__Exercise data__.
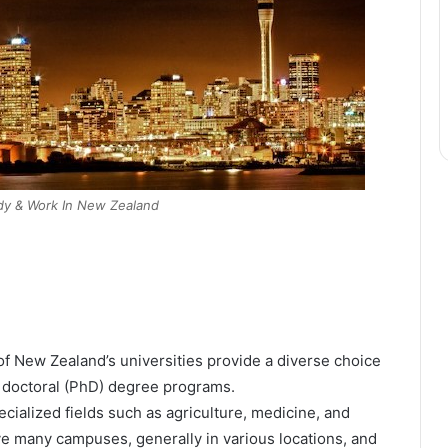
udy & Work In New Zealand
of New Zealand’s universities provide a diverse choice
d doctoral (PhD) degree programs.
ialized fields such as agriculture, medicine, and
e many campuses, generally in various locations, and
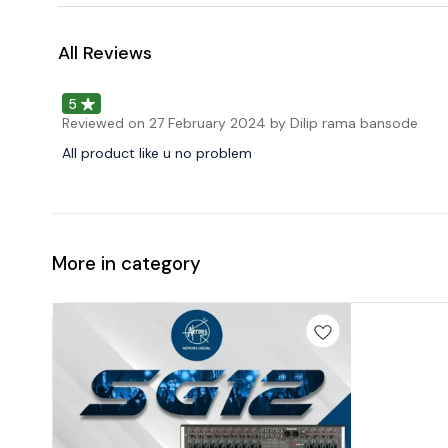
All Reviews
5
Reviewed on
27 February 2024
by Dilip rama bansode
All product like u no problem
More in category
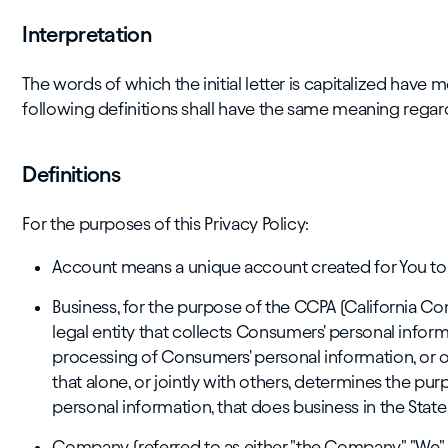
Interpretation
The words of which the initial letter is capitalized have
following definitions shall have the same meaning regardl
Definitions
For the purposes of this Privacy Policy:
Account means a unique account created for You to a
Business, for the purpose of the CCPA (California Co
legal entity that collects Consumers' personal info
processing of Consumers' personal information, or o
that alone, or jointly with others, determines the 
personal information, that does business in the State 
Company (referred to as either "the Company", "We", "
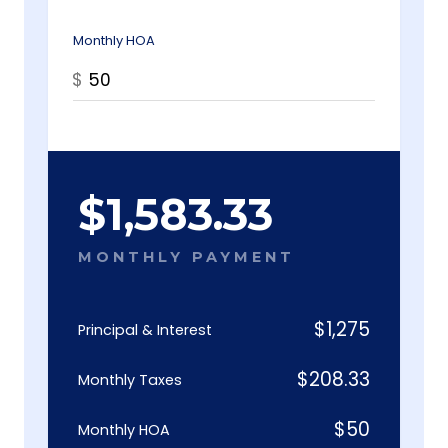
Monthly HOA
$
$
1,583.33
MONTHLY PAYMENT
$
1,275
Principal & Interest
$
208.33
Monthly Taxes
$
50
Monthly HOA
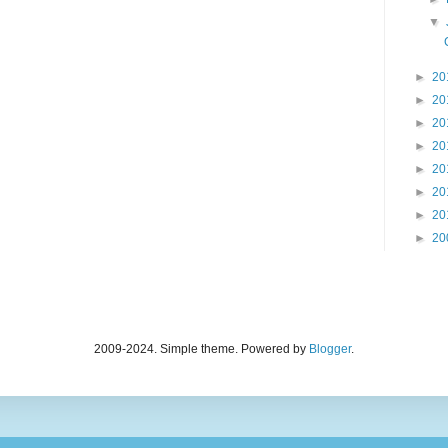
▼
►
20
►
20
►
20
►
20
►
20
►
20
►
20
►
20
2009-2024. Simple theme. Powered by
Blogger
.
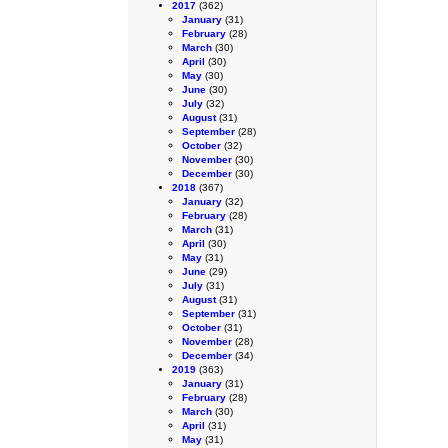
2017
(362)
January
(31)
February
(28)
March
(30)
April
(30)
May
(30)
June
(30)
July
(32)
August
(31)
September
(28)
October
(32)
November
(30)
December
(30)
2018
(367)
January
(32)
February
(28)
March
(31)
April
(30)
May
(31)
June
(29)
July
(31)
August
(31)
September
(31)
October
(31)
November
(28)
December
(34)
2019
(363)
January
(31)
February
(28)
March
(30)
April
(31)
May
(31)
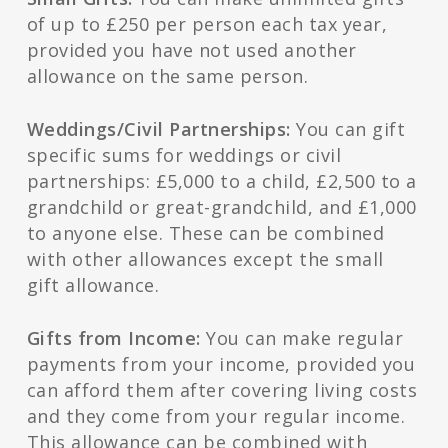
of up to £250 per person each tax year,
provided you have not used another
allowance on the same person.
Weddings/Civil Partnerships:
You can gift
specific sums for weddings or civil
partnerships: £5,000 to a child, £2,500 to a
grandchild or great-grandchild, and £1,000
to anyone else. These can be combined
with other allowances except the small
gift allowance.
Gifts from Income:
You can make regular
payments from your income, provided you
can afford them after covering living costs
and they come from your regular income.
This allowance can be combined with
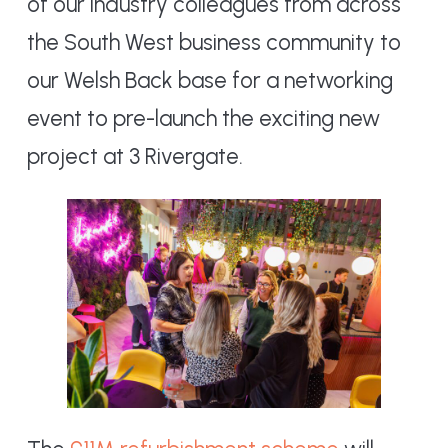
of our industry colleagues from across
the South West business community to
our Welsh Back base for a networking
event to pre-launch the exciting new
project at 3 Rivergate.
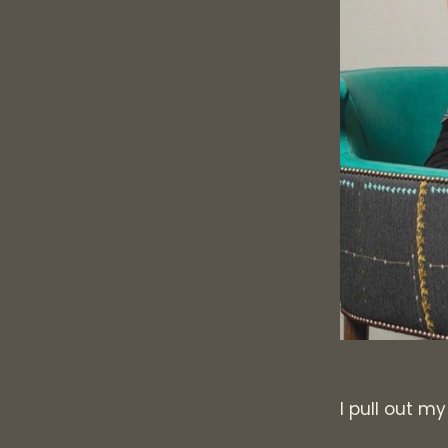
I pull out m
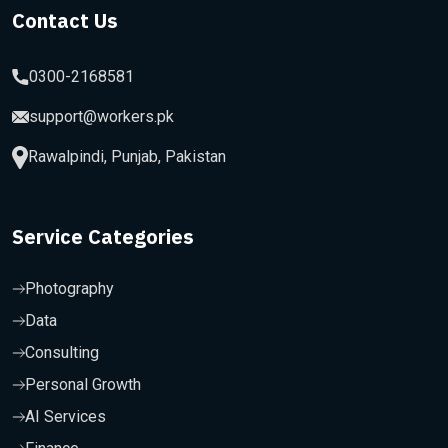
Contact Us
0300-2168581
support@workers.pk
Rawalpindi, Punjab, Pakistan
Service Categories
Photography
Data
Consulting
Personal Growth
AI Services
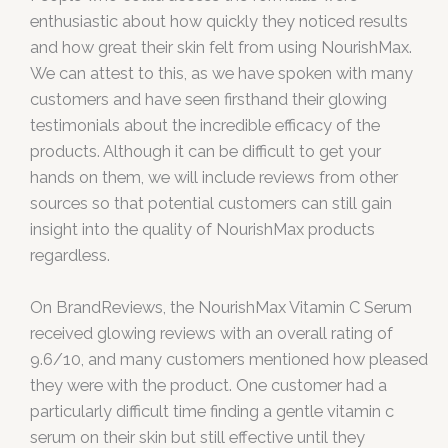
enthusiastic about how quickly they noticed results
and how great their skin felt from using NourishMax.
We can attest to this, as we have spoken with many
customers and have seen firsthand their glowing
testimonials about the incredible efficacy of the
products. Although it can be difficult to get your
hands on them, we will include reviews from other
sources so that potential customers can still gain
insight into the quality of NourishMax products
regardless.
On BrandReviews, the NourishMax Vitamin C Serum
received glowing reviews with an overall rating of
9.6/10, and many customers mentioned how pleased
they were with the product. One customer had a
particularly difficult time finding a gentle vitamin c
serum on their skin but still effective until they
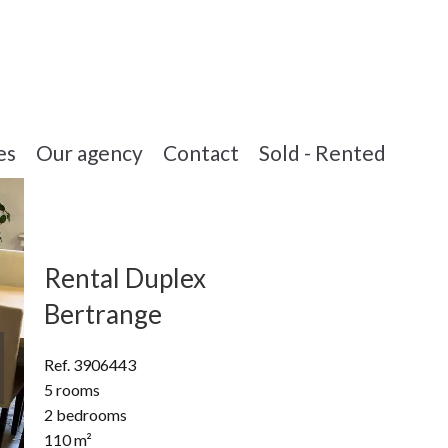
es
Our agency
Contact
Sold - Rented
Rental Duplex
Bertrange
Ref. 3906443
5 rooms
2 bedrooms
110 m²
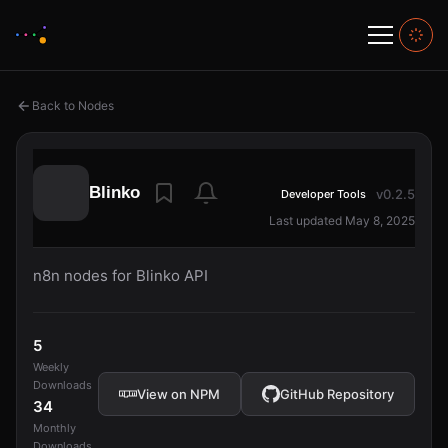
Back to Nodes
Blinko
v0.2.5
Developer Tools
Last updated May 8, 2025
n8n nodes for Blinko API
5
Weekly
Downloads
View on NPM
GitHub Repository
34
Monthly
Downloads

__Work item__. Using the records above, retype everything exactly except the pictures.

__Answer space__.
udy & Work In New Zealand
of New Zealand’s universities provide a diverse choice
d doctoral (PhD) degree programs.
ialized fields such as agriculture, medicine, and
e many campuses, generally in various locations, and
All Reviews
5
Reviewed on
27 February 2024
by Dilip rama bansode
All product like u no problem
More in category
Interpretation
The words of which the initial letter is capitalized have
following definitions shall have the same meaning regardl
Definitions
For the purposes of this Privacy Policy:
Account means a unique account created for You to a
Business, for the purpose of the CCPA (California Co
legal entity that collects Consumers' personal info
processing of Consumers' personal information, or o
that alone, or jointly with others, determines the 
personal information, that does business in the State 
Company (referred to as either "the Company", "We", "
Monthly HOA
$
$
1,583.33
MONTHLY PAYMENT
$
1,275
Principal & Interest
$
208.33
Monthly Taxes
$
50
Monthly HOA
▼
►
20
►
20
►
20
►
20
►
20
►
20
►
20
►
20
2009-2024. Simple theme. Powered by
Blogger
.
2017
(362)
January
(31)
February
(28)
March
(30)
April
(30)
May
(30)
June
(30)
July
(32)
August
(31)
September
(28)
October
(32)
November
(30)
December
(30)
2018
(367)
January
(32)
February
(28)
March
(31)
April
(30)
May
(31)
June
(29)
July
(31)
August
(31)
September
(31)
October
(31)
November
(28)
December
(34)
2019
(363)
January
(31)
February
(28)
March
(30)
April
(31)
May
(31)
of up to £250 per person each tax year,
provided you have not used another
allowance on the same person.
Weddings/Civil Partnerships:
You can gift
specific sums for weddings or civil
partnerships: £5,000 to a child, £2,500 to a
grandchild or great-grandchild, and £1,000
to anyone else. These can be combined
with other allowances except the small
gift allowance.
Gifts from Income:
You can make regular
payments from your income, provided you
can afford them after covering living costs
and they come from your regular income.
This allowance can be combined with
of our industry colleagues from across
the South West business community to
our Welsh Back base for a networking
event to pre-launch the exciting new
project at 3 Rivergate.
I pull out m
Contact Us
0300-2168581
support@workers.pk
Rawalpindi, Punjab, Pakistan
Service Categories
Photography
Data
Consulting
Personal Growth
AI Services
enthusiastic about how quickly they noticed results
and how great their skin felt from using NourishMax.
We can attest to this, as we have spoken with many
customers and have seen firsthand their glowing
testimonials about the incredible efficacy of the
products. Although it can be difficult to get your
hands on them, we will include reviews from other
sources so that potential customers can still gain
insight into the quality of NourishMax products
regardless.
On BrandReviews, the NourishMax Vitamin C Serum
received glowing reviews with an overall rating of
9.6/10, and many customers mentioned how pleased
they were with the product. One customer had a
particularly difficult time finding a gentle vitamin c
serum on their skin but still effective until they
es
Our agency
Contact
Sold - Rented
Rental Duplex
Bertrange
Ref. 3906443
5 rooms
2 bedrooms
110 m²
Back to Nodes
Blinko
v0.2.5
Developer Tools
Last updated May 8, 2025
n8n nodes for Blinko API
5
Weekly
Downloads
View on NPM
GitHub Repository
34
Monthly
Downloads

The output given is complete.